Crédito da foto: Fundação Japão

Após o evento "Ponto de Encontro: Literatura japonesa contemporânea", organizado pela Fundação Japão São Paulo, conversei com os três convidados que formaram a mesa de debate no dia 28 de março de 2019*.

A primeira entrevistada foi a tradutora e intérprete Rita Kohl. Durante a palestra, ela contou um pouco da sua trajetória como tradutora e atribuiu sua escolha de profissão por desde de o início ter um pensamento muito crítico sobre os textos que lia, sempre pensando em como aquela tradução poderia ser melhor ou mais clara para o público brasileiro. Durante seu mestrado no Japão, estudou a tradução brasileira de Musashi e ao voltar ao Brasil começou a realizar trabalhos para a Estação Liberdade; Angel Bojadsen (editor também presente no encontro) deu as primeiras oportunidades de tradução e com isso ela foi aprendendo na prática como traduzir.

Durante sua pesquisa e posterior trabalho, Rita percebeu que na tradução algo sempre vai se perder, que não existe uma tradução correta; é preciso ter um desapego grande para conseguir traduzir um texto. Isso porque, principalmente em um língua como japonês onde existem kanjis com sentidos amplos e dificilmente traduzíveis, é necessário um trabalho interpretativo e de edição intenso; ela também falou sobre o entendimento do que é preciso manter para não prejudicar o ritmo da leitura e não lotar o leitor com diversas notas de rodapé por capítulo. Na visão dela, é importante encarar que o livro está ali como uma obra a ser fruída e não necessariamente um livro teórico sobre cultura.

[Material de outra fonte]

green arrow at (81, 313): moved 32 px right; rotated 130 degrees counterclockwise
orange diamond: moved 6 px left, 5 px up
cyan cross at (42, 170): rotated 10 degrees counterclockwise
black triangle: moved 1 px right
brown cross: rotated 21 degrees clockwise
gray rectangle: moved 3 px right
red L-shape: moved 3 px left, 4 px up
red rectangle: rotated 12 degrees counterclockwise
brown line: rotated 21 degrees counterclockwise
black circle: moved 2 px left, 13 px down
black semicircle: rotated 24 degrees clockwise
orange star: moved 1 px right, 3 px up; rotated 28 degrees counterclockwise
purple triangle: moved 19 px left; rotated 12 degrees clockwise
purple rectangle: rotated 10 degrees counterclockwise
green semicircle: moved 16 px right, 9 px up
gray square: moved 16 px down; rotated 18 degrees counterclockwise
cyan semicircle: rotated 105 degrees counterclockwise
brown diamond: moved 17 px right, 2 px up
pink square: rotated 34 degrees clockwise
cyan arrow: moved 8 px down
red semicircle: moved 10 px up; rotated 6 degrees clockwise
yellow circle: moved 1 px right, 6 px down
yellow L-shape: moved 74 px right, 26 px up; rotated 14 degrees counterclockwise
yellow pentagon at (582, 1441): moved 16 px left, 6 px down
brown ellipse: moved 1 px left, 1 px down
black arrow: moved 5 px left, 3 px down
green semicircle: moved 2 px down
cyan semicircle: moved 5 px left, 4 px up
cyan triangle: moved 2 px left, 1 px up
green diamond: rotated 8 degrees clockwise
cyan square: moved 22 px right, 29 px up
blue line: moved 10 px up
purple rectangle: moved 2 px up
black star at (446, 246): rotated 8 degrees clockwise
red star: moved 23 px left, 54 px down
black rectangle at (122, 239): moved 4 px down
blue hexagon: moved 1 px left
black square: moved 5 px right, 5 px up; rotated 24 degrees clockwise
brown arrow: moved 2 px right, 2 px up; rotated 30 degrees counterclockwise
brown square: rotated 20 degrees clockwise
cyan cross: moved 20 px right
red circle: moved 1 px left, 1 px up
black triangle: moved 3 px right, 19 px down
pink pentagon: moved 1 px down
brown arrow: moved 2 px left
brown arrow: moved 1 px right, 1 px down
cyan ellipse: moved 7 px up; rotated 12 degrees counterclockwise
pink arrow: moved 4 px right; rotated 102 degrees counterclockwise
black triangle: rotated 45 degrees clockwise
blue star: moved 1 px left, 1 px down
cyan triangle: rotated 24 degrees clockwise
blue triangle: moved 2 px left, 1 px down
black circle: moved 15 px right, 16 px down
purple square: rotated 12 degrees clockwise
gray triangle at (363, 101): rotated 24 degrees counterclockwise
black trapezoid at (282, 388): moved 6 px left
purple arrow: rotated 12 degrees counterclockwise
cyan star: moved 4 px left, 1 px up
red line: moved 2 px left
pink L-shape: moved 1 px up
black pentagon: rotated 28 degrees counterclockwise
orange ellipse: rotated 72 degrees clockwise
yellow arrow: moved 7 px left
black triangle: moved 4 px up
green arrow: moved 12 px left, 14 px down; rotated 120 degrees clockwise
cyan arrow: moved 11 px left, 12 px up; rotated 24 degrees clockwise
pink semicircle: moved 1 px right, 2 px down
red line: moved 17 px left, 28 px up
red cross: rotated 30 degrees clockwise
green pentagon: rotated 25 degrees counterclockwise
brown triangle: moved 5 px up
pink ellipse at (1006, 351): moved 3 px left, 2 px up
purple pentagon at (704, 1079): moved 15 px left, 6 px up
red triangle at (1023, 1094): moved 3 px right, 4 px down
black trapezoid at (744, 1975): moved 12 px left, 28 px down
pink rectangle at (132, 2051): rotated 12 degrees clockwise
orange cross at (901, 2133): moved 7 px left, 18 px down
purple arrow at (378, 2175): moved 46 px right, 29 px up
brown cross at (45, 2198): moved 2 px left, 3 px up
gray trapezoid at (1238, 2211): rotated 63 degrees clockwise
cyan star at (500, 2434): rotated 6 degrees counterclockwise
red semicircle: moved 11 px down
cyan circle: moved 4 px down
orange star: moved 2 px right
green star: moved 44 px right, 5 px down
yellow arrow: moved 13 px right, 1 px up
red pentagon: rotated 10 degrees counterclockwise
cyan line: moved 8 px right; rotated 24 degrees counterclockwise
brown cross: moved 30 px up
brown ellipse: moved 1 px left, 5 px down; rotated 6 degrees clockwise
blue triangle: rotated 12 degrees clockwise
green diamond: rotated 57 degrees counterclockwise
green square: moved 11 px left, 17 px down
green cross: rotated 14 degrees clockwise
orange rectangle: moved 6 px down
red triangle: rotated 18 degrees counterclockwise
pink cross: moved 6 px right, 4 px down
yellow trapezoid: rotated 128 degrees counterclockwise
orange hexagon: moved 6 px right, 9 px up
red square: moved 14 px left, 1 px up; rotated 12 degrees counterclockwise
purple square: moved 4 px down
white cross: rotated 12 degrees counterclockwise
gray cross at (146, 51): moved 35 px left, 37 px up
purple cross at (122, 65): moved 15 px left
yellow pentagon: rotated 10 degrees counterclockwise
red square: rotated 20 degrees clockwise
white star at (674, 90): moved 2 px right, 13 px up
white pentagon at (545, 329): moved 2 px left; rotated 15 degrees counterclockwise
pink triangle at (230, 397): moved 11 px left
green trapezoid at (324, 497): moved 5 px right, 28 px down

Cacau Ideguchi: Você comentou sobre não ter descendência japonesa e se especializar na tradução do japonês. Pode nos contar quais são os pontos positivos e negativos na tradução de uma língua/cultura muito diferente da sua de origem?

Rita Kohl: Como há muitos descendentes japoneses no Brasil, até hoje grande parte dos tradutores e intérpretes de língua japonesa são descendentes, o que não acontece com outras línguas. Isso cria uma expectativa em relação a esses profissionais, então já me deparei com olhares surpresos e desconfiança ao me apresentar como intérprete, já vi leitores criticando a editora por estarem lançando uma tradução minha (supondo pelo meu sobrenome que estavam publicando uma tradução indireta), coisas assim. Até entendo que isso aconteça de forma irrefletida, por uma questão de hábito. Mas, se não tomarmos cuidado, é fácil internalizar isso e sentir que não-descendentes somos menos aptos ou qualificados para fazer esses trabalhos. Meu comentário no evento tinha mais a ver com essas questões de expectativas e de um sentimento de inadequação que pode surgir e que devemos enfrentar, pois não faz sentido limitar o estudo da língua e da cultura apenas às pessoas de origem japonesa.

Pensando na prática da tradução, acho difícil afirmar quais são pontos positivos e negativos, pois nunca traduzi uma língua com a qual tivesse uma relação familiar para comparar, e não gostaria de fazer generalizações sobre a experiência de quem tem essa relação com a língua japonesa. Porém, uma coisa que eu sinto é que, quando você aprende a língua “do zero”, de forma mais sistemática, as suas peculiaridades ficam em evidência. Há muitas expressões, conceitos e estruturas gramaticais da língua japonesa que me causaram grande estranhamento num primeiro momento, coisas para as quais não temos as “caixinhas” correspondentes em português. Então precisamos desenvolver novas categorias e relações para compreender seu uso e significado e, neste processo, buscamos semelhanças e traduções possíveis. Acho que essa percepção das diferenças e o esforço de tentar construir equivalências durante o aprendizado podem ser úteis no processo de tradução, pois essas coisas para as quais não há um equivalente simples costumam ser as mais desafiadoras.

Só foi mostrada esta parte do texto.